Current classification systems of mental illness characterize bipolar disorder (BD) and schizophrenia (SCZ) as discrete diagnostic categories, presupposing distinct presentation, etiology, and treatment, despite mounting evidence of epidemiological and genetic overlap between the two and in a way that does not fully reflect increasing knowledge of underlying biological mechanisms or pathogenesis. To further elucidate the nature of phenotypic overlap versus differentiation between the two, emotion perception and regulation deficits were examined via a task of affect recognition during fMRI. Data were collected at the Karolinska Institute in Sweden; demographically matched participants were recruited based on national medical records data in line with study protocol approved by Karolinska and UCLA IRB. Behaviorally, patients with SCZ (n=41) and BD (n=38) demonstrated similar impairment in affect labeling relative to controls (n=64); however, SCZ patients showed greater deficits during affect matching and the two groups showed differences in corresponding patterns of neural activation. During affect matching, whole-brain voxel-wise BOLD signal analysis indicated both patient groups showed hypoactivation relative to controls in putative social cognitive network regions but the specific regions differed by group, such that BD patients showed hypoactivation of posterior cingulate/precuneus, whereas SCZ patients showed hypoactivity in right amygdala/hippocampus. In addition, the SCZ group demonstrated failure of fronto-limbic circuitry to modulate ventral face and emotion processing regions during affect labeling; they showed hyperactivation of fusiform gyrus, inferior occipital cortex, and posterior superior and middle temporal gyrus and did not show negative functional connectivity between these regions as shown in controls and BD patients through PPI analysis.

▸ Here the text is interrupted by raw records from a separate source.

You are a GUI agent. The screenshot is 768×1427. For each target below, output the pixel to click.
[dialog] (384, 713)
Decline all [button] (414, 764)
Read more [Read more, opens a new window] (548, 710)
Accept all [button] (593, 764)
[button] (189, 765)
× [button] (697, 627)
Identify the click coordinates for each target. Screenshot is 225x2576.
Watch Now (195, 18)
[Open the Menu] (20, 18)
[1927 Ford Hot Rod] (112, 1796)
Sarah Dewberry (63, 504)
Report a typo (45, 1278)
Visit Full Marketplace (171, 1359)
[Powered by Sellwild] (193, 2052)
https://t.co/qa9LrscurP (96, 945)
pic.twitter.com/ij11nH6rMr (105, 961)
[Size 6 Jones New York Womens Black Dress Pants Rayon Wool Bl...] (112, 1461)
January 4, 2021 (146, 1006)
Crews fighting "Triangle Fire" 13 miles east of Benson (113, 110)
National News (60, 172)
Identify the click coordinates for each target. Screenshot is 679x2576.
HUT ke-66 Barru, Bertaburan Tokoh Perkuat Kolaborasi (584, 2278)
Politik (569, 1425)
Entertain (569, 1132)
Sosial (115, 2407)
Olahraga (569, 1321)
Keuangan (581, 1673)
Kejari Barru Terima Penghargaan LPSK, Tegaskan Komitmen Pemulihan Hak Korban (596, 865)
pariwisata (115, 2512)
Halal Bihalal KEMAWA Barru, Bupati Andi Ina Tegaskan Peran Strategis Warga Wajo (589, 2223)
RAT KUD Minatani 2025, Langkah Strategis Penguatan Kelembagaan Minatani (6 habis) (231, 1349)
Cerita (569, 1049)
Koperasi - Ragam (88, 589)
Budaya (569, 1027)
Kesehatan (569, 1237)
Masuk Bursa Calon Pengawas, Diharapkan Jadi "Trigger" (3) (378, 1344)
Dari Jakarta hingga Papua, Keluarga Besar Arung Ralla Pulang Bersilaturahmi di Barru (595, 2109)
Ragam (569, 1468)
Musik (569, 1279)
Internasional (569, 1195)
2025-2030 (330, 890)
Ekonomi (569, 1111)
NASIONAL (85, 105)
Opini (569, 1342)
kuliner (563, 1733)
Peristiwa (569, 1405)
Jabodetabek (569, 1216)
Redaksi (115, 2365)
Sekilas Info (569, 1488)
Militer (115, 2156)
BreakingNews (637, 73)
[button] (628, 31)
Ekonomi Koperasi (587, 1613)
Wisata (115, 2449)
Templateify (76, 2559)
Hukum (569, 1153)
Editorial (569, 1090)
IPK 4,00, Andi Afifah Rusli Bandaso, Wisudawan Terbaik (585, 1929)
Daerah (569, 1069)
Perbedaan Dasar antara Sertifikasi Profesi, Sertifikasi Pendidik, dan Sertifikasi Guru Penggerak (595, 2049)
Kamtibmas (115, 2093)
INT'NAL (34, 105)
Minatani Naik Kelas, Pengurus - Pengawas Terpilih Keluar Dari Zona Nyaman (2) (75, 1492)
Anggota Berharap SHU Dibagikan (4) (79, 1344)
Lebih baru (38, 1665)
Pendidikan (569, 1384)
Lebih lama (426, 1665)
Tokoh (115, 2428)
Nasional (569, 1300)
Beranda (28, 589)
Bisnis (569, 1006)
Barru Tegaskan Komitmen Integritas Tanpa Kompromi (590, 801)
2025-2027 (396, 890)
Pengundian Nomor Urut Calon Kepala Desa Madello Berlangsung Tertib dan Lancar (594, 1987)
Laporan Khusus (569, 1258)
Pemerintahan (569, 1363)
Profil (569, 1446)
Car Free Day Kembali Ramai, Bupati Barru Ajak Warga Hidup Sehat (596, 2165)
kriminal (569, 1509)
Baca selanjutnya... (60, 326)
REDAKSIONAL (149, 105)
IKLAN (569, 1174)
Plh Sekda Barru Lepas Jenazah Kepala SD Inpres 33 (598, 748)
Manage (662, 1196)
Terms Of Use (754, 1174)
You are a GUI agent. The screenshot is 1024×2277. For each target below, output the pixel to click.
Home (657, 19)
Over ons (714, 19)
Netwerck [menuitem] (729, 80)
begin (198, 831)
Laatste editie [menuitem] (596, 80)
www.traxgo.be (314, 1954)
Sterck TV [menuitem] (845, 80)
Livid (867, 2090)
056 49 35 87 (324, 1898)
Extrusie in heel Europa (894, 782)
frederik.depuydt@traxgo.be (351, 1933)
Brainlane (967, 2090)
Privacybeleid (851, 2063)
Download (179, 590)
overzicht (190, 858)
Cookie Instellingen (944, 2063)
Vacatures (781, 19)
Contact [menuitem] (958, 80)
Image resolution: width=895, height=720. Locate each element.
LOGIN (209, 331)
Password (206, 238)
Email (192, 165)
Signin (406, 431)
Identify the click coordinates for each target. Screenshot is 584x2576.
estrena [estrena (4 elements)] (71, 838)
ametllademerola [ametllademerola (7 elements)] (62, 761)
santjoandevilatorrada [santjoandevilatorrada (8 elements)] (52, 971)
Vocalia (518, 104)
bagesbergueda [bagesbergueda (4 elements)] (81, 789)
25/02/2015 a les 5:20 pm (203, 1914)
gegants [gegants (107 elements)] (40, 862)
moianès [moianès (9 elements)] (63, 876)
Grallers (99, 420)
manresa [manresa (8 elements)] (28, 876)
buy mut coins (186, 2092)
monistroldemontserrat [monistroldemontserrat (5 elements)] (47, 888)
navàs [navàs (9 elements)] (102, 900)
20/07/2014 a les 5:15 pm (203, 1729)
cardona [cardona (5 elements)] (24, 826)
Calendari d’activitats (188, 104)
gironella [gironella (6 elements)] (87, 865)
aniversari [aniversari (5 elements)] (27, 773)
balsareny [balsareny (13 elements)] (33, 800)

SCZ patients also showed aberrant positive cortico-cortical connectivity in frontal regions versus BD patients, suggestive of compensatory recruitment of additional frontal regions. The current study thus adds new and novel evidence to the ongoing debate regarding the utility of categorical classification of disease, demonstrating underlying disparateness in neurophysiology related to specific aspects of the socio-emotional domain and lending at least partial validation to the current diagnostic distinction. Implications for treatment considerations are also discussed.